2. The steel structure lifting device according to claim 1, characterized in that: The pressure detection device (9) is equipped with a battery inside, and the pressure detection device (9) is electrically connected to a horn. The upper surface of the elastic roller (10) is in contact with the lower surface of the pressure detection device (9).

3. The steel structure lifting device according to claim 1, characterized in that: The wear-resistant arc-shaped piece (23) is in contact with the inner surface of the through hole, and there are two through holes distributed on the left and right.

4. A steel structure lifting device according to claim 1, characterized in that: The hook (17) is made of high carbon steel.

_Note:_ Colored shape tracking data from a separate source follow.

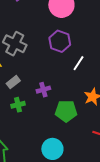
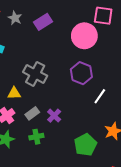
purple cross: (43, 90) -> (54, 116), moved, turned -32
green pentagon: (66, 111) -> (85, 145), turned -30

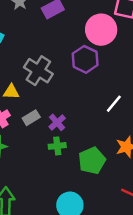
purple hexagon: (81, 73) -> (85, 59), moved
green cross: (36, 137) -> (57, 146), moved

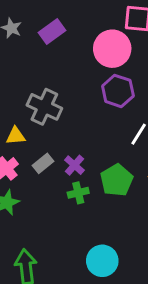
purple hexagon: (85, 59) -> (118, 91), moved
green pentagon: (92, 161) -> (117, 180), moved

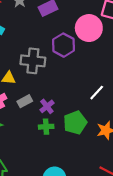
purple hexagon: (118, 91) -> (64, 45), moved
gray cross: (44, 107) -> (33, 61), turned -30

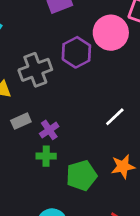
gray cross: (33, 61) -> (35, 70), turned -30
green pentagon: (75, 123) -> (81, 176), moved

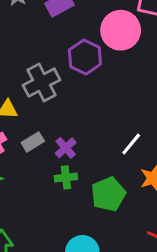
white line: (115, 117) -> (131, 144), moved

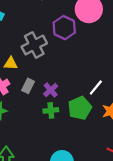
gray rectangle: (33, 142) -> (28, 86), turned -32
green pentagon: (108, 194) -> (80, 108), moved

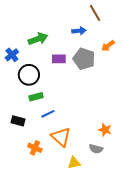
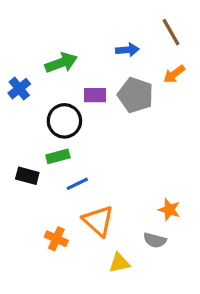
brown line: (95, 13) -> (171, 32), moved
black circle: (29, 75) -> (64, 121), moved
black rectangle: (18, 121) -> (27, 176), moved

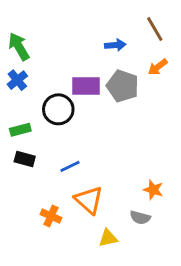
green arrow: (61, 63) -> (19, 46), moved, turned -100
purple rectangle: (95, 95) -> (86, 86), size x1.4
green rectangle: (58, 156) -> (20, 130), moved

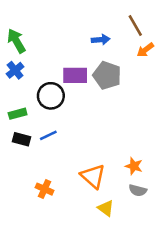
orange arrow: (158, 67) -> (145, 50), moved
blue line: (70, 166) -> (48, 135), moved
orange triangle: (89, 200) -> (93, 176), moved
gray semicircle: (140, 217) -> (138, 190), moved
yellow triangle: (108, 238) -> (106, 208), moved, turned 48

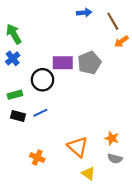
blue arrow: (101, 40) -> (84, 13), moved
gray pentagon: (107, 75) -> (89, 63), turned 30

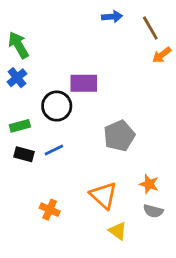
gray pentagon: (89, 63) -> (119, 136), moved

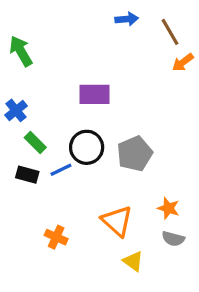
blue cross: (17, 78) -> (16, 110), moved
black circle: (57, 106) -> (87, 147), moved
green rectangle: (20, 126) -> (35, 142), moved, turned 60

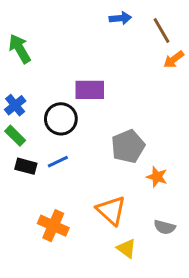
green rectangle: (35, 142) -> (15, 136), moved
black circle: (87, 147) -> (61, 119), moved
orange star: (168, 208) -> (157, 177), moved
orange cross: (56, 237) -> (53, 226), size x1.4

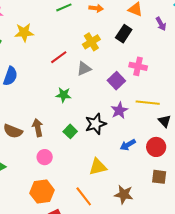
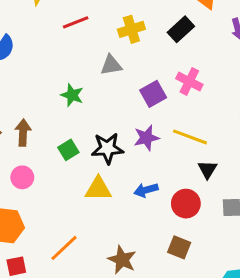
red line: (59, 57) -> (76, 22), moved
yellow triangle: (98, 167) -> (98, 189), moved
orange line: (84, 196) -> (64, 248), turned 70

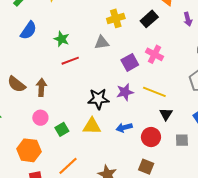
red line: (76, 22) -> (70, 61), moved
green star: (72, 95) -> (62, 39), moved
green square: (68, 150) -> (62, 129), moved

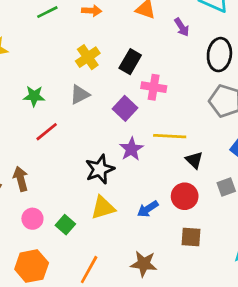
black rectangle: (149, 19) -> (130, 62), moved
green star: (62, 39) -> (34, 96), moved
blue arrow: (124, 127) -> (148, 209), moved

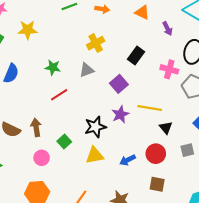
black rectangle: (130, 62) -> (136, 56), moved
pink cross: (154, 87) -> (169, 69), moved
green square: (65, 225) -> (64, 141), moved

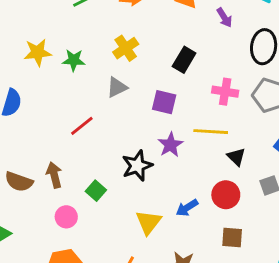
yellow star: (28, 30) -> (38, 52), moved
green star: (53, 67) -> (74, 60), moved
pink cross: (169, 69) -> (225, 92), moved
purple square: (119, 84) -> (164, 102), turned -30
yellow triangle: (95, 155) -> (148, 222), moved, turned -36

5. A method for lifting a steel structure, based on the steel structure lifting device according to claim 1, characterized in that: Includes the following steps: S1. Connect the connecting shaft (2) to the hoisting rope, and connect the hooks (17) at both ends to the steel structure to be hoisted respectively; S2. Determine whether the third metal bolt (22) needs to be rotated downwards to provide auxiliary support for the steel structure based on the shape of the hoisted steel structure. S3. Before hoisting, the limit block (5) is moved as far downward as possible by the weight of the limit block (5); S4. By rotating the first metal bolt (6), the wear-resistant arc plate (23) is brought into contact with the steel cable (4), thereby maintaining the tension between the hook (17) and the steel structure. S5. In the initial stage of hoisting, the steel cable (4) will be squeezed upward during the pulling process. The pressure detection device (9) can monitor whether the pressure exceeds the threshold. The tension is the greatest in the initial stage of hoisting. If it does not exceed the threshold, it indicates that the hoisting is safe.